“We Want the Cycle to Stop”

Please listen to this interview and tell me what headline you’d write for it:

(The interview is at http://www.npr.org/2014/08/14/340422502/ferguson-pastor-this-is-not-a-race-issue-this-is-a-human-issue)

A friend posted the NPR interview with the Rev. Willis Johnson, triggered by a photo of him and an 18-year-old young man in the crowd assembled in Ferguson to speak against the shooting of Michael Brown. The interview is powerful. Twice the Reverend must stop to regain his composure. What causes him to weep is his, his father’s, and his son’s extraordinary vulnerability in America. The danger? Interaction with the police.

For me, if you listen to Rev. Johnson, the headline you write based on the most powerful testimony in this piece is the expression of the Reverend’s heart contained in his words: “We want the cycle to stop.” He is referring to the teaching passed from his father to him to his son on how to survive an encounter with the police.

Why, instead, would you chose a title that downplays, even denies, the racial nature of the problem?

I’ve been pondering this ever question since I listened to the piece. My “higher” response is that whoever listened to the interview before writing the headline was so touched, he or she experienced transcendence. The words that spoke most strongly to that listener were the Reverend’s appeal to all of humanity. The headline writer’s wish: do not let this fail to move you, whoever you are.

My more cynical self says, well, if you believe white folks won’t care about a “race issue” situation, you write the headline NPR did. Or maybe you’re stretching for the “bigger” reach, believing the insecurity of an entire segment of our society at the hands of those who are supposed to be offering protection isn’t “big” enough. Or maybe you’re really savvy and market research indeed shows whites won’t listen to a “race” issue, so you lure them in with the “human” headline, knowing that no one can listen to Rev. Johnson without having his or her heart turned. These thoughts are most cynical because each explanation assumes the headline was written for a white audience.

I don’t know what triggered the headline. What I do know is we each respond to the thing in a writing that speaks to us. For me, that which resonates is Rev. Johnson’s sorrow at his father’s need to instruct him, his need to instruct his son, and potentially his son’s need to teach his son on how not to get killed when stopped by the police. It is a continuing, generational fear for young Black men and even older Black men—the Reverend says his father must still fear for him. For me, that’s a race issue. At the same time, I hope you can’t listen to the interview without reacting to the intolerable situation as a loving, caring human being.

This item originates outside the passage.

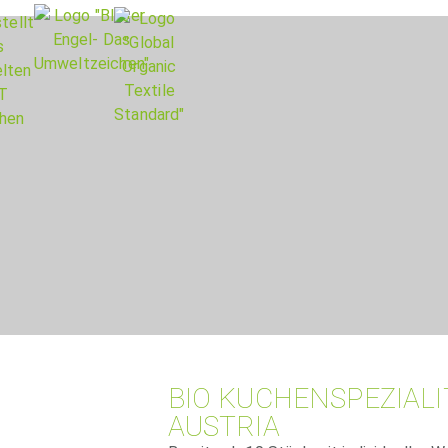
BIO KUCHENSPEZIAL
AUSTRIA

What touches you in the interview? Which of the Reverend’s words would you use as a headline? Thanks so much for letting me know.

"It's Not a Race Issue", constitutional right to assemble, ferguson, michael brown, NPR interview, race issue, the Reverend Willis Johnson, willis johnson

Comments (3)

  • This whole business called to mind the death of Marvin who used to stay in Memphis. He was killed by the police in Denver. I am told that a trial about the matter will begin soon.
    How many times must we see this movie?

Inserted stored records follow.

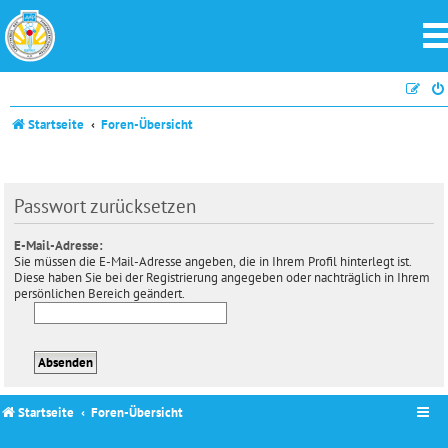
Startseite
Foren-Übersicht
Passwort zurücksetzen
E-Mail-Adresse:
Sie müssen die E-Mail-Adresse angeben, die in Ihrem Profil hinterlegt ist.
Diese haben Sie bei der Registrierung angegeben oder nachträglich in Ihrem
persönlichen Bereich geändert.
Startseite
Foren-Übersicht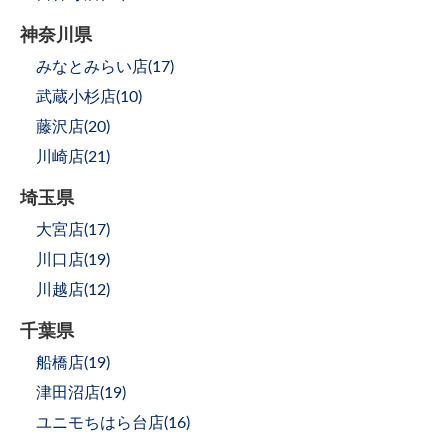
神奈川県
みなとみらい店(
17
)
武蔵小杉店(
10
)
藤沢店(
20
)
川崎店(
21
)
埼玉県
大宮店(
17
)
川口店(
19
)
川越店(
12
)
千葉県
船橋店(
19
)
津田沼店(
19
)
ユニモちはら台店(
16
)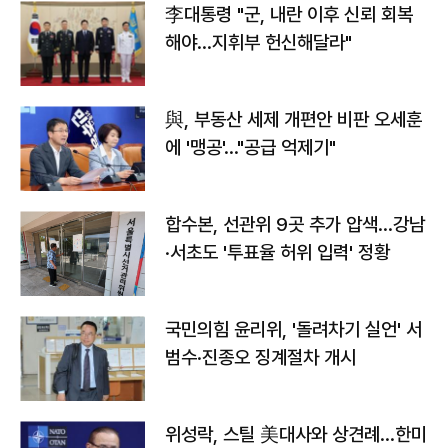
李대통령 "군, 내란 이후 신뢰 회복
해야…지휘부 헌신해달라"
與, 부동산 세제 개편안 비판 오세훈
에 '맹공'…"공급 억제기"
합수본, 선관위 9곳 추가 압색…강남
·서초도 '투표율 허위 입력' 정황
국민의힘 윤리위, '돌려차기 실언' 서
범수·진종오 징계절차 개시
위성락, 스틸 美대사와 상견례…한미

    • Ellen Morris Prewitt

      I don’t think I knew Marvin, but I’m glad there will be a trial, though I keep thinking through this that “accountability” doesn’t keep people from being dead.

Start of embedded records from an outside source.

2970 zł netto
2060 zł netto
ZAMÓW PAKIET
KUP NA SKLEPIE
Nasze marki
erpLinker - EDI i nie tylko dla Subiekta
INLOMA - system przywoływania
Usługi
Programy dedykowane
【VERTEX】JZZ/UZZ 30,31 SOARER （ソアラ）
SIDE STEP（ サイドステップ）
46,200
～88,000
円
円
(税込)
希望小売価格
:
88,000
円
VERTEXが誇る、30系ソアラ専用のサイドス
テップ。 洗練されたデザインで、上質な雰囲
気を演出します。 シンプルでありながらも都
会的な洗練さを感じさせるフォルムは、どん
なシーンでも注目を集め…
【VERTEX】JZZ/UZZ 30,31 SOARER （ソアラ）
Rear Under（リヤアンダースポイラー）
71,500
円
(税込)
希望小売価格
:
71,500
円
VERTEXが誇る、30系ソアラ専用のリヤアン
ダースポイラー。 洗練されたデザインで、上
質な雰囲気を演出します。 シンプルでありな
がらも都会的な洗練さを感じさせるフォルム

      • Agreed. It is going to take more than”accountability” to stop the of young African American men by the police. The police seem to have forgotten their basic mission (if they ever knew it) and now think that their job is to restrain African Americans in public places. They are supposed to protect and serve everyone.
        Everyone. Maybe we should replace their guns with whistles & cell phones.